From the very beginning (of this incarnation of VR), market observers pointed out a chicken and egg paradox, where users were assumed to be waiting for more VR content, and VR developers were assumed to be waiting for more users. However, over the past couple of years, the VR marketplace has seen constant growth in content, including A-list game titles like Fallout 4 coming out with VR versions, and yet the general population, including gamers, still don’t seem all too motivated to get desktop VR headsets into their homes.
I mentioned at the top of the article that most people know VR as something that involves wearing a headset and experiencing something other than reality. Perhaps being able to look down at our smartphones, interact with friends who came to visit, or simply look after our kids, is more important to most of us than being fully immersed in entertainment and blocked from our real surroundings. Maybe we’re still waiting for that game-changing VR tool that will tip the scales and convince people that the rewards justify the sacrifices.
Maybe it’s simply that we haven’t figured out how to properly market VR? One of the challenges in introducing VR to the world is that unlike a new film, which can be previewed on any TV screen, tablet or smartphone, there is no way to convey the essence of a virtual reality experience without being in VR and getting a taste for it.
This is another chicken and egg paradox that has made some developers focus on VR arcades for the time being. In the meanwhile it seems as though headset manufacturers acknowledge the importance of mixed reality composites in their promotional materials.

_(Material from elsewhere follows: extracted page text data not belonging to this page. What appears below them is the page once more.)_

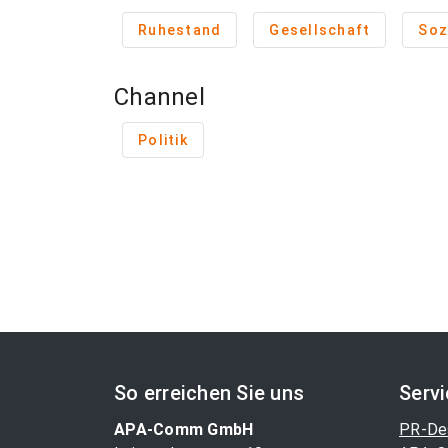
Ruhestand
Gesellschaft
Soz
Channel
Politik
So erreichen Sie uns
Serv
APA-Comm GmbH
PR-De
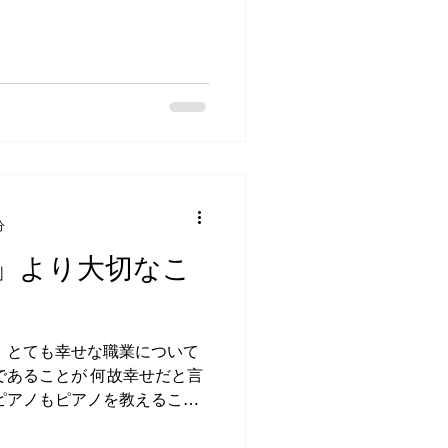
分
」より大切なこ
 とても幸せな職業について
であることが 何故幸せだと言
ピアノもピアノを教えること
 そんな私がピアノを教えてい
れは・・・...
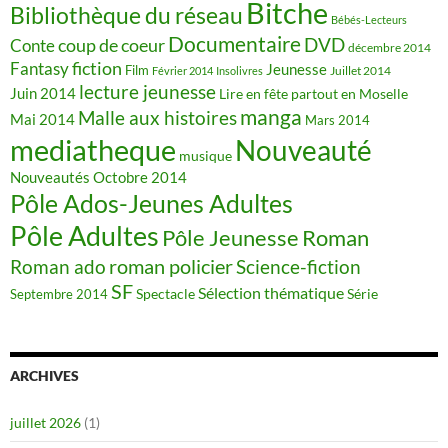
Bitche
Bibliothèque du réseau
Bébés-Lecteurs
Documentaire
DVD
coup de coeur
Conte
décembre 2014
fiction
Fantasy
Jeunesse
Film
Juillet 2014
Février 2014
Insolivres
lecture jeunesse
Juin 2014
Lire en fête partout en Moselle
manga
Malle aux histoires
Mai 2014
Mars 2014
mediatheque
Nouveauté
musique
Nouveautés
Octobre 2014
Pôle Ados-Jeunes Adultes
Pôle Adultes
Pôle Jeunesse
Roman
roman policier
Science-fiction
Roman ado
SF
Sélection thématique
Spectacle
Série
Septembre 2014
ARCHIVES
juillet 2026
(1)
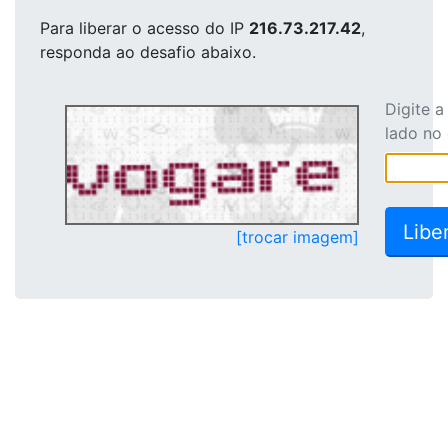
Para liberar o acesso
do IP
216.73.217.42
,
responda ao desafio abaixo.
Digite 
lado no
[trocar imagem]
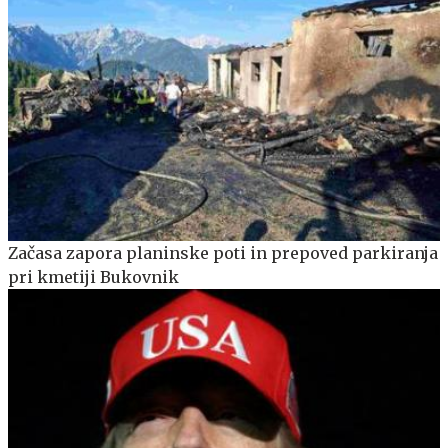
Začasa zapora planinske poti in prepoved parkiranja
pri kmetiji Bukovnik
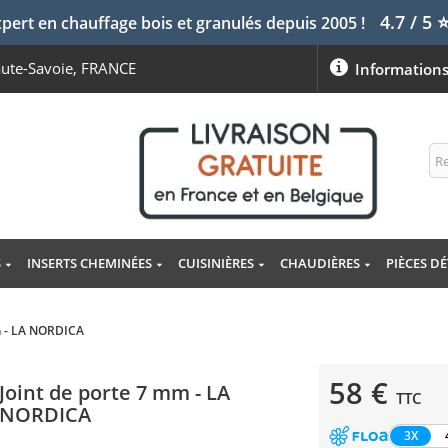
4.7 / 5
pert en chauffage bois et granulés depuis 2005 !
aute-Savoie, FRANCE
Information
S
INSERTS CHEMINÉES
CUISINIÈRES
CHAUDIÈRES
PIÈCES D
m - LA NORDICA
58 €
Joint de porte 7 mm - LA
TTC
NORDICA
3X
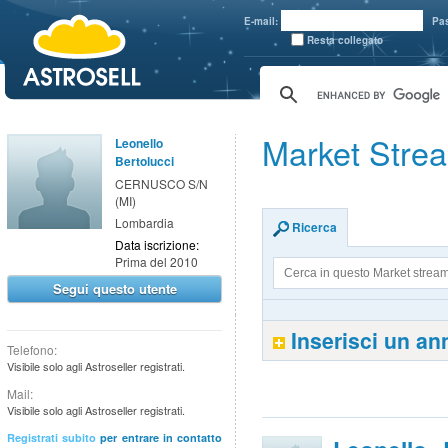
aaaaa
E-mail:
Pa
Resta collegato
Market Strea
Leonello
Bertolucci
CERNUSCO S/N
(MI)
Lombardia
Ricerca
Data iscrizione:
Prima del 2010
Segui questo utente
Inserisci un a
Telefono:
Visibile solo agli Astroseller registrati.
Mail:
Visibile solo agli Astroseller registrati.
Registrati subito
per entrare in contatto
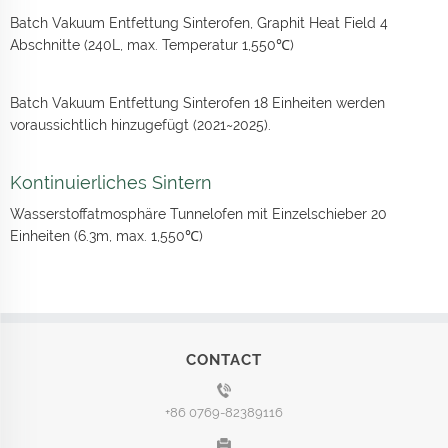
Batch Vakuum Entfettung Sinterofen, Graphit Heat Field 4
Abschnitte (240L, max. Temperatur 1,550℃)
Batch Vakuum Entfettung Sinterofen 18 Einheiten werden
voraussichtlich hinzugefügt (2021~2025).
Kontinuierliches Sintern
Wasserstoffatmosphäre Tunnelofen mit Einzelschieber 20
Einheiten (6.3m, max. 1,550℃)
CONTACT
+86 0769-82389116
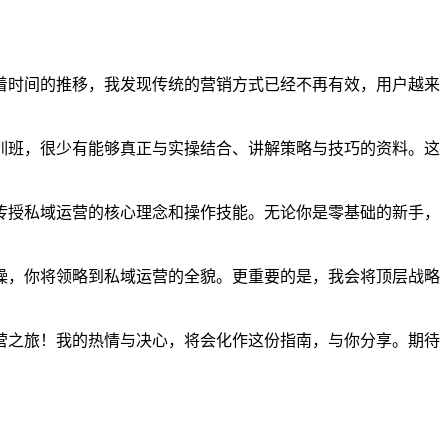
着时间的推移，我发现传统的营销方式已经不再有效，用户越来
训班，很少有能够真正与实操结合、讲解策略与技巧的资料。这
传授私域运营的核心理念和操作技能。无论你是零基础的新手，
操，你将领略到私域运营的全貌。更重要的是，我会将顶层战略
营之旅！我的热情与决心，将会化作这份指南，与你分享。期待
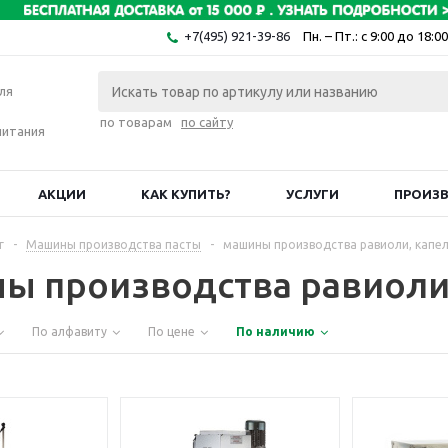
+7(495) 921-39-86
Пн. – Пт.: с 9:00 до 18:00
ля
по товарам
по сайту
питания
АКЦИИ
КАК КУПИТЬ?
УСЛУГИ
ПРОИЗ
г
-
Машины производства пасты
-
машины производства равиоли, капе
ы производства равиоли
По алфавиту
По цене
По наличию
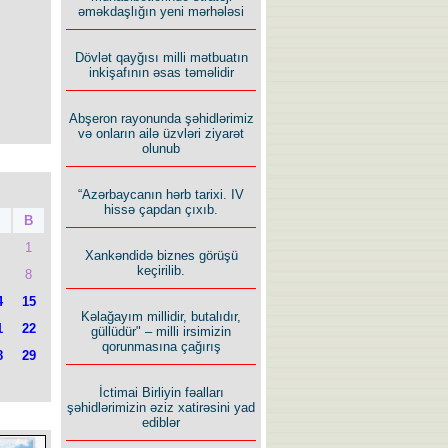
əməkdaşlığın yeni mərhələsi
Dövlət qayğısı milli mətbuatın
inkişafının əsas təməlidir
Abşeron rayonunda şəhidlərimiz
və onların ailə üzvləri ziyarət
olunub
“Azərbaycanın hərb tarixi. IV
hissə çapdan çıxıb.
B
1
Xankəndidə biznes görüşü
keçirilib.
8
4
15
Kəlağayım millidir, butalıdır,
1
22
güllüdür" – milli irsimizin
qorunmasına çağırış
8
29
İctimai Birliyin fəalları
şəhidlərimizin əziz xatirəsini yad
ediblər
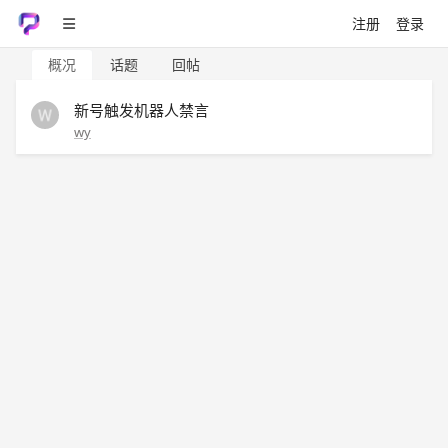
注册
登录
概况
话题
回帖
新号触发机器人禁言
wy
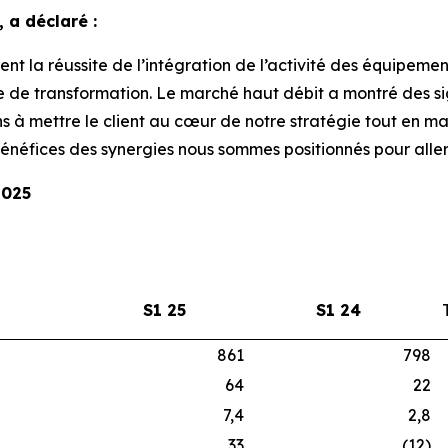
 a déclaré :
nt la réussite de l’intégration de l’activité des équipemen
 de transformation. Le marché haut débit a montré des si
s à mettre le client au cœur de notre stratégie tout en ma
bénéfices des synergies nous sommes positionnés pour aller 
2025
S1 25
S1 24
861
798
64
22
7,4
2,8
33
(12)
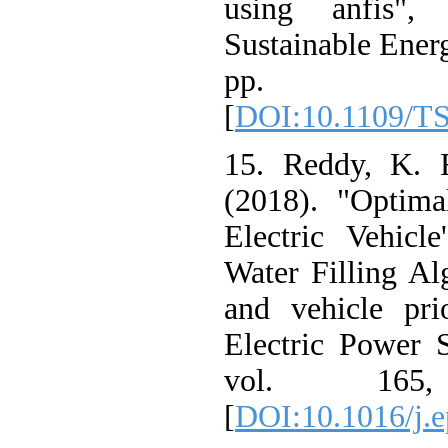
using anfis"
Sustainable Ene
pp. 
[
DOI:10.1109/
15. Reddy, K.
(2018). "Optim
Electric Vehic
Water Filling A
and vehicle pr
Electric Powe
vol. 16
[
DOI:10.1016/j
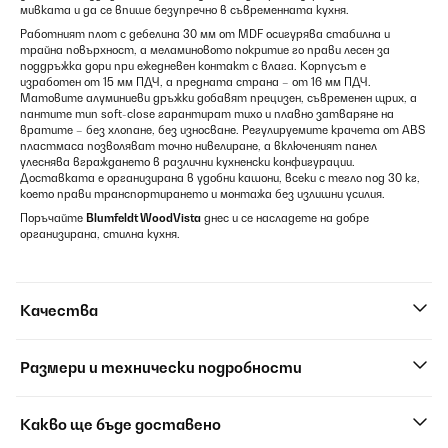
мивката и да се впише безупречно в съвременната кухня.
Работният плот с дебелина 30 мм от MDF осигурява стабилна и
трайна повърхност, а меламиновото покритие го прави лесен за
поддръжка дори при ежедневен контакт с влага. Корпусът е
изработен от 15 мм ПДЧ, а предната страна – от 16 мм ПДЧ.
Матовите алуминиеви дръжки добавят прецизен, съвременен щрих, а
пантите тип soft-close гарантират тихо и плавно затваряне на
вратите – без хлопане, без износване. Регулируемите крачета от ABS
пластмаса позволяват точно нивелиране, а включеният панел
улеснява вграждането в различни кухненски конфигурации.
Доставката е организирана в удобни кашони, всеки с тегло под 30 кг,
което прави транспортирането и монтажа без излишни усилия.
Поръчайте
Blumfeldt WoodVista
днес и се насладете на добре
организирана, стилна кухня.
Качества
Размери и технически подробности
Какво ще бъде доставено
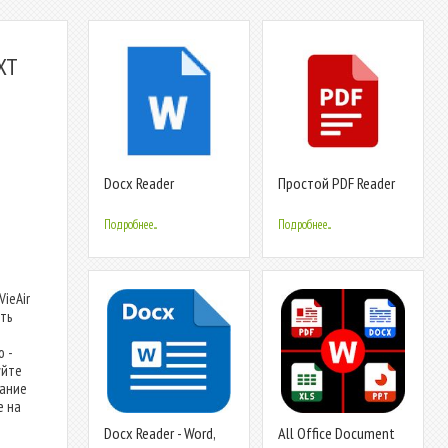
XT
Docx Reader
Простой PDF Reader
Подробнее...
Подробнее...
ieAir
ть
 -
уйте
сание
е на
Docx Reader - Word,
All Office Document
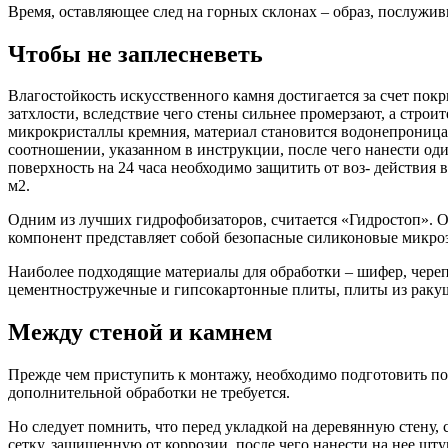
Время, оставляющее след на горных склонах – образ, послу
Чтобы не заплесневеть
Влагостойкость искусственного камня достигается за счет пок
затхлости, вследствие чего стены сильнее промерзают, а стро
микрокристаллы кремния, материал становится водонепроница
соотношении, указанном в инструкции, после чего нанести од
поверхность на 24 часа необходимо защитить от воз- действия 
м2.
Одним из лучших гидрофобизаторов, считается «Гидростоп». Он 
компонент представляет собой безопасные силиконовые микроэл
Наиболее подходящие материалы для обработки – шифер, черепи
цементностружечные и гипсокартонные плиты, плиты из ракуше
Между стеной и камнем
Прежде чем приступить к монтажу, необходимо подготовить пов
дополнительной обработки не требуется.
Но следует помнить, что перед укладкой на деревянную стену
сетку, защищенную от коррозии, после чего нанести на нее ш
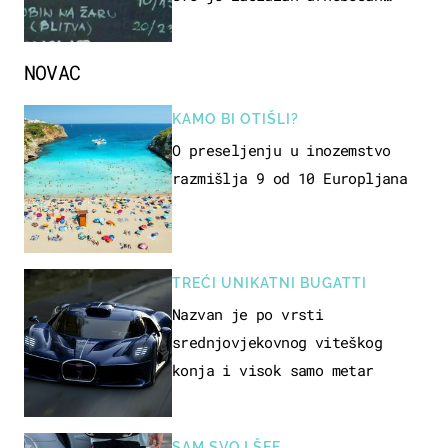
naziv jela
NOVAC
KAMO BI OTIŠLI?
O preseljenju u inozemstvo
razmišlja 9 od 10 Europljana
TREĆI UNIKATNI BUGATTI
Nazvan je po vrsti
srednjovjekovnog viteškog
konja i visok samo metar
SAM SVOJ ŠEF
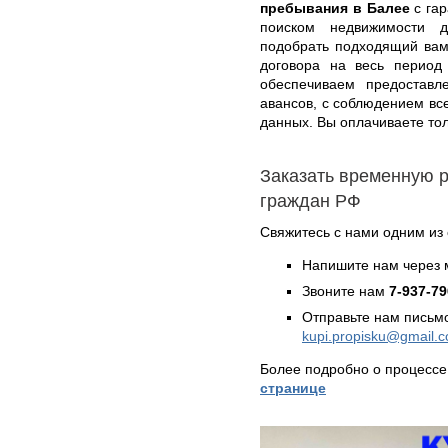
пребывания в Балее
с гар
поиском недвижимости 
подобрать подходящий вам
договора на весь период
обеспечиваем предоставле
авансов, с соблюдением вс
данных. Вы оплачиваете тол
Заказать временную 
граждан РФ
Свяжитесь с нами одним из
Напишите нам через 
Звоните нам
7-937-79
Отправьте нам письмо
kupi.propisku@gmail.
Более подробно о процессе
странице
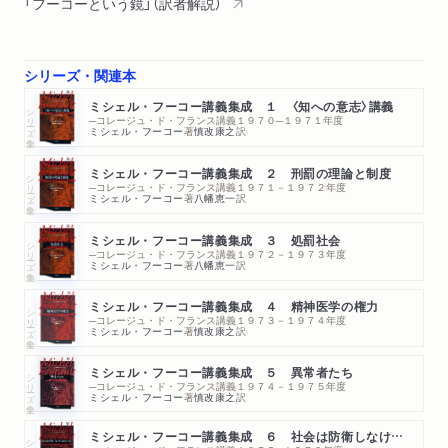
「フーコーという鏡」（訳者解説）
シリーズ・関連本
ミシェル・フーコー講義集成 １ 〈知への意志〉講義
シリーズ・全集
─コレージュ・ド・フランス講義１９７０─１９７１年度
ミシェル・フーコー
著
慎改康之
訳
ミシェル・フーコー講義集成 ２ 刑罰の理論と制度
シリーズ・全集
─コレージュ・ド・フランス講義１９７１－１９７２年度
ミシェル・フーコー
著
八幡恵一
訳
ミシェル・フーコー講義集成 ３ 処罰社会
シリーズ・全集
─コレージュ・ド・フランス講義１９７２－１９７３年度
ミシェル・フーコー
著
八幡恵一
訳
ミシェル・フーコー講義集成 ４ 精神医学の権力
シリーズ・全集
─コレージュ・ド・フランス講義１９７３－１９７４年度
ミシェル・フーコー
著
慎改康之
訳
ミシェル・フーコー講義集成 ５ 異常者たち
シリーズ・全集
─コレージュ・ド・フランス講義１９７４－１９７５年度
ミシェル・フーコー
著
慎改康之
訳
ミシェル・フーコー講義集成 ６ 社会は防衛しなければならない
シリーズ・全集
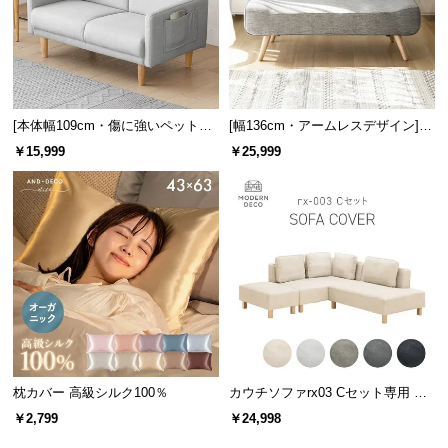
張地は通気性に優れ、心地よい肌触りのファブリッ
クを採用。一年を通して快適に使うことができま
す。
[本体幅109cm・傷に強いペット対
[幅136cm・アームレスデザイン]
応生地] 2人掛け コンパクトソファ
北欧風 2人掛けソファ
￥15,999
￥25,999
ポケット付き
背面まで美しい仕上がり
枕カバー 高級シルク100％
カウチソファrx03 Cセット専用 交
背面も同一の生地で仕上げているので、どこから見
換用カバー カウチ+2P+オットマン
￥2,799
￥24,998
ても美しく、お部屋の雰囲気を損ねません。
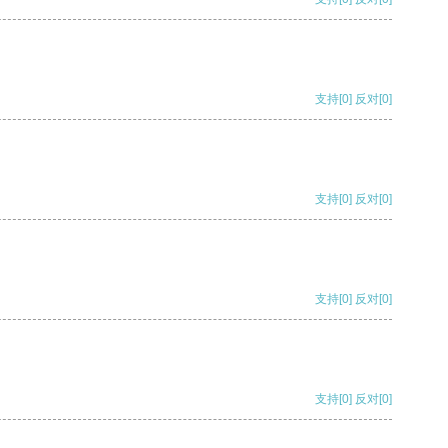
支持
[0]
反对
[0]
支持
[0]
反对
[0]
支持
[0]
反对
[0]
支持
[0]
反对
[0]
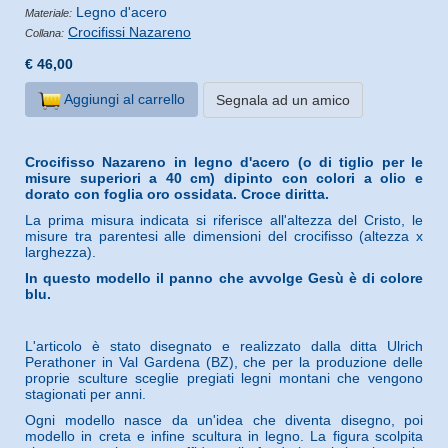
Legno d'acero
Materiale:
Crocifissi Nazareno
Collana:
€ 46,00
Aggiungi al carrello
Segnala ad un amico
Crocifisso Nazareno in legno d'acero (o di tiglio per le
misure superiori a 40 cm) dipinto con colori a olio e
dorato con foglia oro ossidata. Croce diritta.
La prima misura indicata si riferisce all'altezza del Cristo, le
misure tra parentesi alle dimensioni del crocifisso (altezza x
larghezza).
In questo modello il panno che avvolge Gesù è di colore
blu.
L'articolo è stato disegnato e realizzato dalla ditta Ulrich
Perathoner in Val Gardena (BZ), che per la produzione delle
proprie sculture sceglie pregiati legni montani che vengono
stagionati per anni.
Ogni modello nasce da un'idea che diventa disegno, poi
modello in creta e infine scultura in legno. La figura scolpita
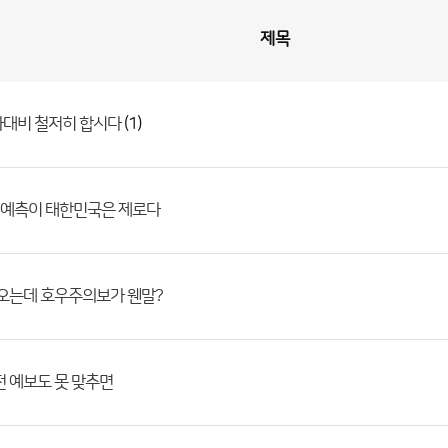
제목
(1)
마대비 철저히 합시다
예측이 태한민국은 제로다
 오는데 호우주의보가 웬말?
전 예보도 못 맞추면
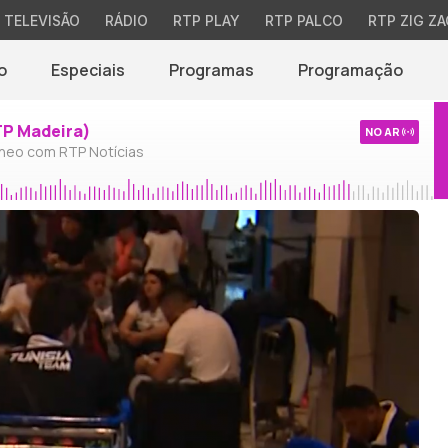
TELEVISÃO
RÁDIO
RTP PLAY
RTP PALCO
RTP ZIG ZA
o
Especiais
Programas
Programação
TP Madeira)
NO AR
neo com RTP Notícias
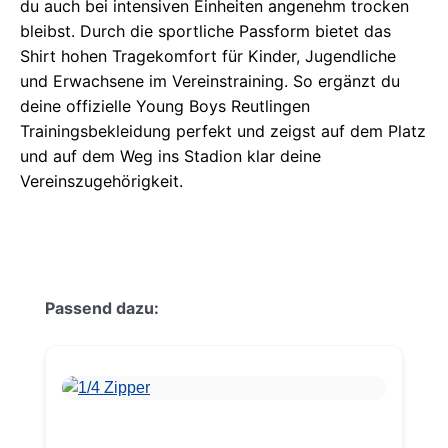
du auch bei intensiven Einheiten angenehm trocken
bleibst. Durch die sportliche Passform bietet das
Shirt hohen Tragekomfort für Kinder, Jugendliche
und Erwachsene im Vereinstraining. So ergänzt du
deine offizielle Young Boys Reutlingen
Trainingsbekleidung perfekt und zeigst auf dem Platz
und auf dem Weg ins Stadion klar deine
Vereinszugehörigkeit.
Produktgalerie überspringen
Passend dazu:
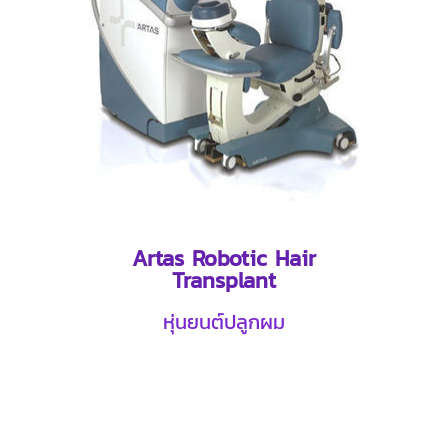
Artas Robotic Hair
Transplant
หุ่นยนต์ปลูกผม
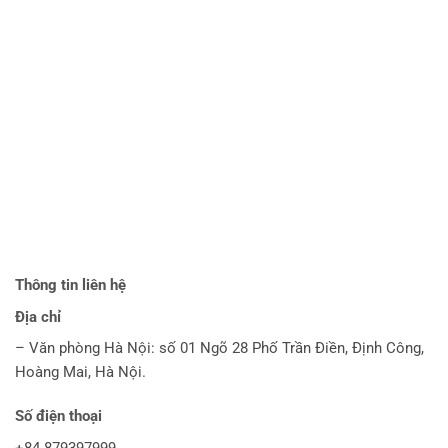
Thông tin liên hệ
Địa chỉ
– Văn phòng Hà Nội: số 01 Ngõ 28 Phố Trần Điền, Định Công,
Hoàng Mai, Hà Nội.
Số điện thoại
+84 879397999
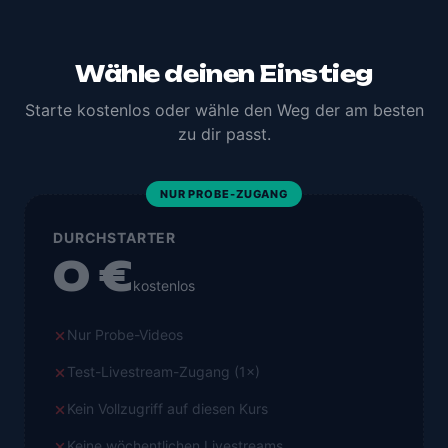
Wähle deinen Einstieg
Starte kostenlos oder wähle den Weg der am besten
zu dir passt.
NUR PROBE-ZUGANG
DURCHSTARTER
0 €
kostenlos
Nur Probe-Videos
Test-Livestream-Zugang (1×)
Kein Vollzugriff auf diesen Kurs
Keine wöchentlichen Livestreams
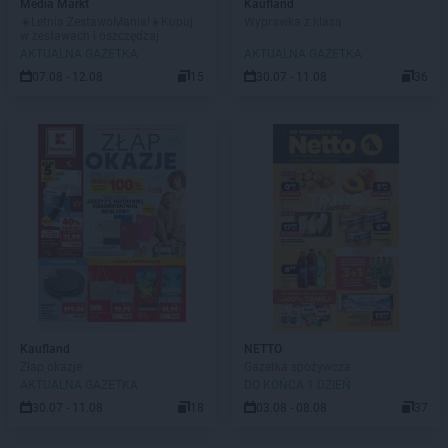
Media Markt
Kaufland
☀️Letnia ZestawoMania!☀️Kupuj
Wyprawka z klasą
w zestawach i oszczędzaj
AKTUALNA GAZETKA
AKTUALNA GAZETKA
07.08 - 12.08
15
30.07 - 11.08
36
Kaufland
NETTO
Złap okazje
Gazetka spożywcza
AKTUALNA GAZETKA
DO KOŃCA 1 DZIEŃ
30.07 - 11.08
18
03.08 - 08.08
37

Magic Leap, which recently revealed its long-anticipated augmented reality (AR) headset, is betting its entire existence on the idea that users prefer their virtual-reality content to co-exist with their surrounding reality. Not surprisingly, in the trailer for their demo-experience “Dr. Grordbort's Invaders”, the final sequence mixes real and virtual elements to illustrate the user experience.
I found it strange that the trailer chose to point out that it’s a single-player experience, by showing the player’s friends mocking him as he fights his “imaginary enemies” which they can’t see.
Even worst - the player is depicted as being oblivious to his friends’ mockery, thus short selling the key advantage AR has over VR - maintaining users’ connection to the physical world and their friends. Being able to see each other and experiencing VR together (perhaps competing against each-other in the living room), is easily the single feature many current VR holdouts are waiting for. Taking a well-known achilles heel of desktop-VR and suggesting that it persists in AR as well (where in fact it technically doesn’t) is nothing short of self-sabotage.
Alas, as with other innovative tech-products in the past, the technology will mature and someone will inevitably crack the formula and achieve mass-adoption. There’s little doubt that whatever VR platform will ultimately take off, mixed reality will play a big role in transforming it from a niche gadget to a much-desired entertainment product.
Until that happens, mixed reality will continue to evolve as a “virtual cinematography” tool for filmmakers, and an interactivity tool for video artists, who are sure to inspire us with ever more creative utilizations of this widely accessible and incredibly powerful tool.